A seasoned campaigner as Prime Minister Narendra Modi is, he has deftly turned a virtual foe---Janata Dal chief and former prime minister Deve Gowda---into a friend overnight and raised the chances of the BJP coming to power in Karnataka.
Most opinion polls were giving the Congress an edge in the upcoming elections when Modi went to call on Gowda. The former prime minister had until then been waxing eloquent, warning that if his son HD Kumaraswamy tied up with BJP after the polls he would disown him.
Such was the extent of his antipathy towards the BJP. Bets were being placed that the Janata Dal-Secular (JD-S) which had come to grief after sharing power separately with the Congress and the BJP in the past would emerge a king-maker with a hung assembly looming large.
Much as the octogenarian leader is denying that he has softened towards the BJP after that meeting, the writing is on the wall. Given to flattery much like most senior politicians, Gowda now finds merit in Modi as he never did.
Chief Minister Siddaramaiah is left sulking that Modi has hijacked the JD-S away. Indeed, yet another leader has been left high and dry in the wake of Modi’s guile and chicanery. And why not? Politics is a game of strategists who know when and who to strike at. There is no knowing what the actual outcome of the Assembly elections would be.
But with Modi’s blitzkrieg of rallies and the ‘secret’ understanding with the JD-S, there is little doubt that the tables may well have turned on the Congress, led nationwide by an upstart Rahul Gandhi and in the state by a pompous leader who is no match for Modi in realpolitik.
At the crucial meeting, Modi reminded Gowda of how he had persuaded him not to quit his Lok Sabha seat in line with his (Gowda’s) assertion that he would if the BJP was voted to power in 2014. Gowda acknowledged that whenever he went to meet Modi he was escorted by him from his car to the inside of the Prime Minister’s home personally and likewise when he was returning Modi used to open his car door and respectfully usher him in.
By contrast, Rahul had been mocking at the JD-S as the ‘B’ team of the BJP and taking digs at Gowda and Kumaraswamy. That he will have to pay the price for it is now quite on the cards. The politics of Karnataka has interesting sidelights to it. In 2005, Siddaramaiah, then considered Gowda's protege, had exited the JD-S after Gowda moved his son Kumaraswamy to pole position. Kumaraswamy then went on to bring down Karnataka's first coalition government of the JD-S and the Congress and became Chief Minister with the BJP as his new team-mate. Siddaramaiah joined the Congress, meanwhile, and was elevated to Chief Minister five years ago.
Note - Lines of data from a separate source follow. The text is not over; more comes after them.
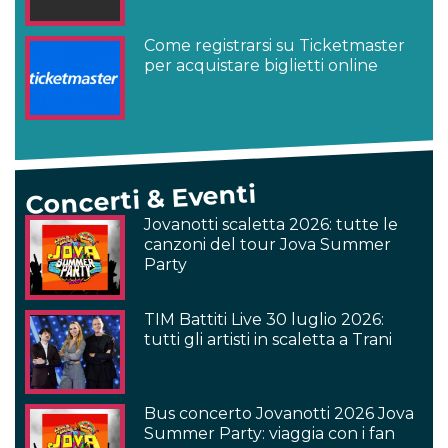
Come registrarsi su Ticketmaster
per acquistare biglietti online
Concerti & Eventi
Jovanotti scaletta 2026: tutte le
canzoni del tour Jova Summer
Party
TIM Battiti Live 30 luglio 2026:
tutti gli artisti in scaletta a Trani
Bus concerto Jovanotti 2026 Jova
Summer Party: viaggia con i fan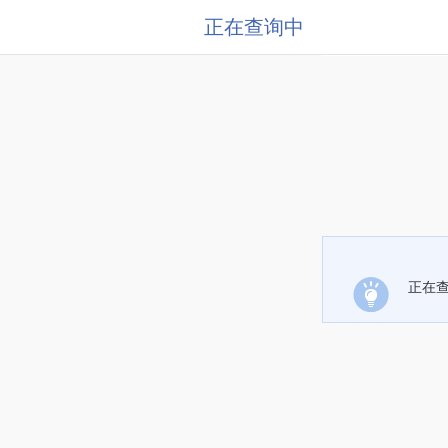
正在查询中
正在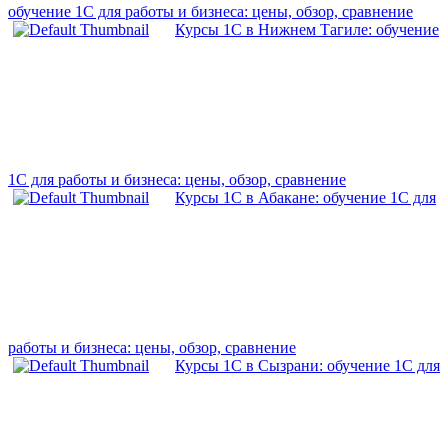
обучение 1С для работы и бизнеса: цены, обзор, сравнение
Курсы 1С в Нижнем Тагиле: обучение
1С для работы и бизнеса: цены, обзор, сравнение
Курсы 1С в Абакане: обучение 1С для
работы и бизнеса: цены, обзор, сравнение
Курсы 1С в Сызрани: обучение 1С для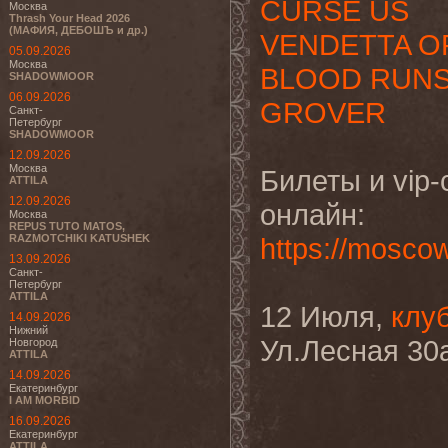
CURSE US
Москва
Thrash Your Head 2026
(МАФИЯ, ДЕБОШЪ и др.)
VENDETTA O
05.09.2026
Москва
BLOOD RUNS
SHADOWMOOR
06.09.2026
GROVER
Санкт-
Петербург
SHADOWMOOR
12.09.2026
Москва
Билеты и vip
ATTILA
12.09.2026
онлайн:
Москва
REPUS TUTO MATOS,
RAZMOTCHIKI KATUSHEK
https://mosco
13.09.2026
Санкт-
Петербург
ATTILA
12 Июля,
клу
14.09.2026
Нижний
Ул.Лесная 30
Новгород
ATTILA
14.09.2026
Екатеринбург
I AM MORBID
16.09.2026
Екатеринбург
ATTILA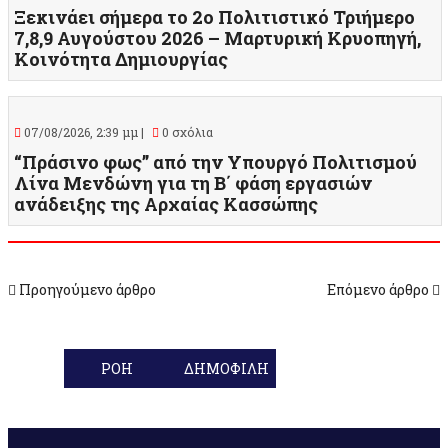
Ξεκινάει σήμερα το 2ο Πολιτιστικό Τριήμερο
7,8,9 Αυγούστου 2026 – Μαρτυρική Κρυοπηγή,
Κοινότητα Δημιουργίας
07/08/2026, 2:39 μμ |
0 σχόλια
“Πράσινο φως” από την Υπουργό Πολιτισμού
Λίνα Μενδώνη για τη Β΄ φάση εργασιών
ανάδειξης της Αρχαίας Κασσώπης
Προηγούμενο άρθρο
Επόμενο άρθρο
ΡΟΗ
ΔΗΜΟΦΙΛΗ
By going out of his way to appease Gowda, Modi is also playing to the Vokkaliga community—a prominent peasant caste of Karnataka—which is a core vote base of the JD-S. Gowda is a Vokkaliga. But it would be foolhardy to underestimate Kumaraswamy. The JD-S leader could still spring a surprise and align with the Congress if he gets his pound of flesh. In the event of a ‘hung’ Assembly if the Congress offers him the chief ministership in a coalition, he can well ditch the BJP, secret agreement or no agreement. He may also bargain for some ‘lucrative’ ministerial berths.
In the battle for control of caste votebanks, the Congress has stolen a march over the BJP and the JD-S by making inroads among the Lingayats who have for long been with the BJP. The state government's decision to seek minority religion status for the politically influential Veerashaiva-Lingayat community from the Centre has proved to be a shot in the arm to the Congress, as a forum of Lingayat seers recently indirectly gave a call to the community to support the party in the upcoming assembly elections.
The jockeying for power is indeed intense with high stakes involved.